Beni Prihayatno, Ketua Exco PSSI Askab Kuningan, memastikan bahwa kick-off pertandingan perdana akan bergulir sehari setelahnya, yakni pada Minggu, 2 Agustus 2026, di Lapangan Desa Ciawilor, Kecamatan Ciawigebang.
Sistem Gugur: Menang atau Pulang
Ketua Panitia Pelaksana, Ayep Setiawan, menjelaskan bahwa turnamen tahun ini kembali menggunakan sistem gugur (single elimination). Aturan ini membuat setiap detik pertandingan menjadi krusial.
“Setiap tim yang kalah akan langsung tersingkir. Tidak ada kata kedua.
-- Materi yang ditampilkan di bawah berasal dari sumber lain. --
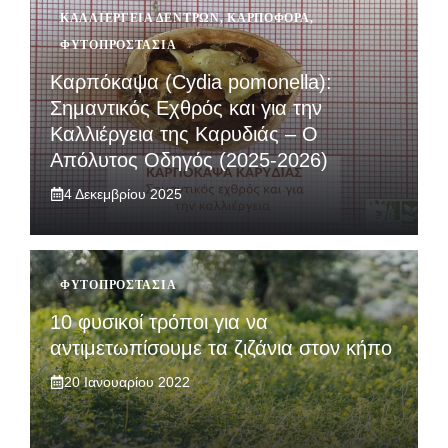
ΚΑΛΛΙΈΡΓΕΙΑ ΔΈΝΤΡΩΝ
,
ΚΑΡΠΟΦΌΡΑ
,
ΦΥΤΟΠΡΟΣΤΑΣΊΑ
Καρπόκαψα (Cydia pomonella):
Σημαντικός Εχθρός και για την
Καλλιέργεια της Καρυδιάς – Ο
Απόλυτος Οδηγός (2025-2026)
4 Δεκεμβρίου 2025
ΦΥΤΟΠΡΟΣΤΑΣΊΑ
10 φυσικοί τρόποι για να
αντιμετωπίσουμε τα ζιζάνια στον κήπο
20 Ιανουαρίου 2022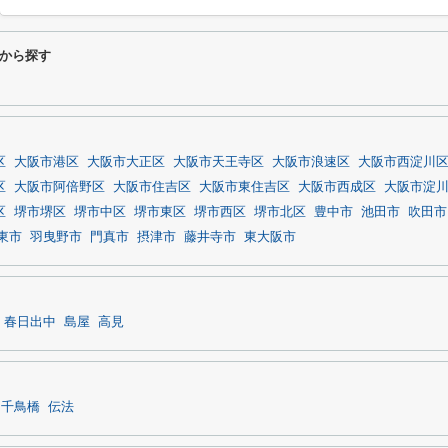
から探す
区
大阪市港区
大阪市大正区
大阪市天王寺区
大阪市浪速区
大阪市西淀川
区
大阪市阿倍野区
大阪市住吉区
大阪市東住吉区
大阪市西成区
大阪市淀
区
堺市堺区
堺市中区
堺市東区
堺市西区
堺市北区
豊中市
池田市
吹田市
東市
羽曳野市
門真市
摂津市
藤井寺市
東大阪市
春日出中
島屋
高見
千鳥橋
伝法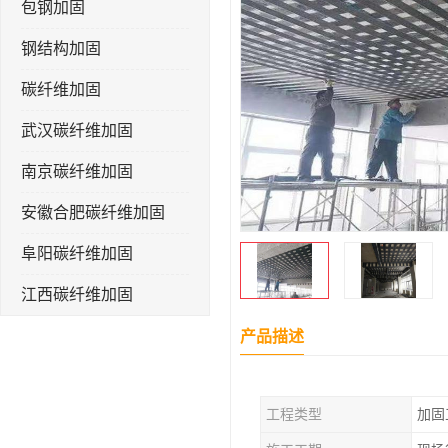
包钢加固
钢结构加固
碳纤维加固
武汉碳纤维加固
南京碳纤维加固
安徽合肥碳纤维加固
阜阳碳纤维加固
江西碳纤维加固
产品描述
工程类型
加固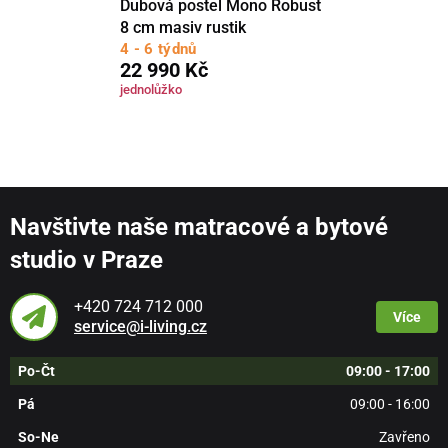
Dubová postel Mono Robust
8 cm masiv rustik
4 - 6 týdnů
22 990 Kč
jednolůžko
Navštivte naše matracové a bytové
studio v Praze
+420 724 712 000
Více
service@i-living.cz
Po-Čt
09:00 - 17:00
Pá
09:00 - 16:00
So-Ne
Zavřeno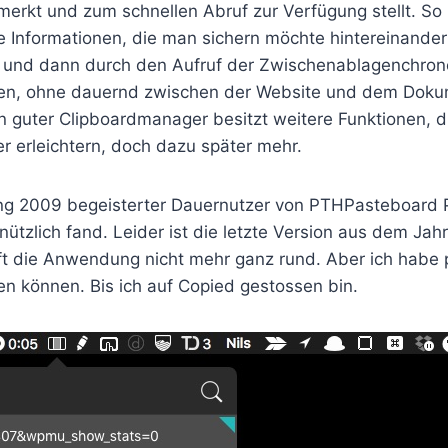
erkt und zum schnellen Abruf zur Verfügung stellt. S
 Informationen, die man sichern möchte hintereinander 
 und dann durch den Aufruf der Zwischenablagenchrono
en, ohne dauernd zwischen der Website und dem Doku
in guter Clipboardmanager besitzt weitere Funktionen, 
 erleichtern, doch dazu später mehr.
ang 2009 begeisterter Dauernutzer von PTHPasteboard 
 nützlich fand. Leider ist die letzte Version aus dem Ja
uft die Anwendung nicht mehr ganz rund. Aber ich habe 
en können. Bis ich auf Copied gestossen bin.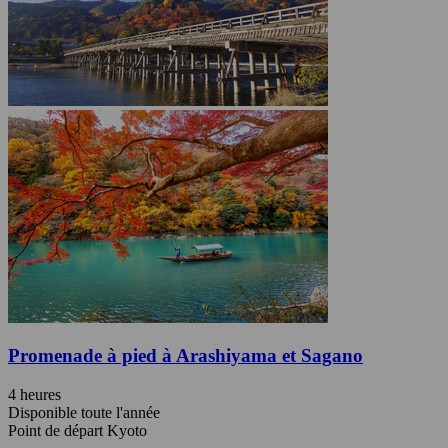
Promenade à pied à Arashiyama et Sagano
4 heures
Disponible toute l'année
Point de départ Kyoto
Hanya pemenang yang berhak melaju ke babak berikutnya,” tegas Ayep.
Perjalanan menuju juara akan melewati fase-fase menegangkan: Babak 32 Besar, 16 Besar, Perempat Final, Semifinal, Perebutan Tempat Ketiga, hingga Final. Dengan sistem undian terbuka, tidak ada jalur “mudah”. Setiap tim dituntut tampil maksimal sejak menit pertama.
Empat Venue dan Aturan Pemain Lokal yang Ketat
Untuk mengakomodasi banyaknya pertandingan di fase awal, panitia menyiapkan empat venue utama:
- Lapangan Desa Karamatwangi (Kec. Garawangi)
- Lapangan Putra Mayana (Kec. Kadugede)
- Lapangan Desa Ciawilor (Kec. Ciawigebang)
- Lapangan Timbang Luhur, Desa Timbang (Kec. Cigandamekar)
Selanjutnya, pertandingan akan bergulir di dua venue setiap pekannya sesuai jadwal yang telah disusun.
Yang tak kalah penting, panitia tetap konsisten dengan aturan pembinaan pemain lokal. Setiap tim wajib mendaftarkan 17–23 pemain kelahiran 2006–2009, dengan tambahan maksimal empat pemain kelahiran 2010. Syarat mutlak: seluruh pemain harus berasal dari kecamatan yang mereka bela. Langkah ini diambil untuk menjaga semangat pembinaan sepak bola usia muda di akar rumput.
Durasi pertandingan ditetapkan selama 70 menit (dua babak x 35 menit) dengan waktu istirahat 10 menit, menyesuaikan dengan kategori usia pemain.
Final sebagai Puncak Pesta Olahraga
Rangkaian panjang Bupati Cup 2026 akan mencapai klimaksnya pada 1 September 2026. Pada hari itu, Stadion Mashud Wisnu Saputra akan kembali menjadi pusat perhatian dengan penyelenggaraan Closing Ceremony pukul 14.00 WIB, yang digabung dengan laga Final penentuan juara.
Melalui gelaran ini, Pemkab Kuningan berharap Bupati Cup 2026 tidak hanya menjadi ajang hiburan, tetapi juga wadah strategis untuk mencetak talenta-talenta baru sepak bola Kuningan yang siap bersaing di tingkat yang lebih tinggi.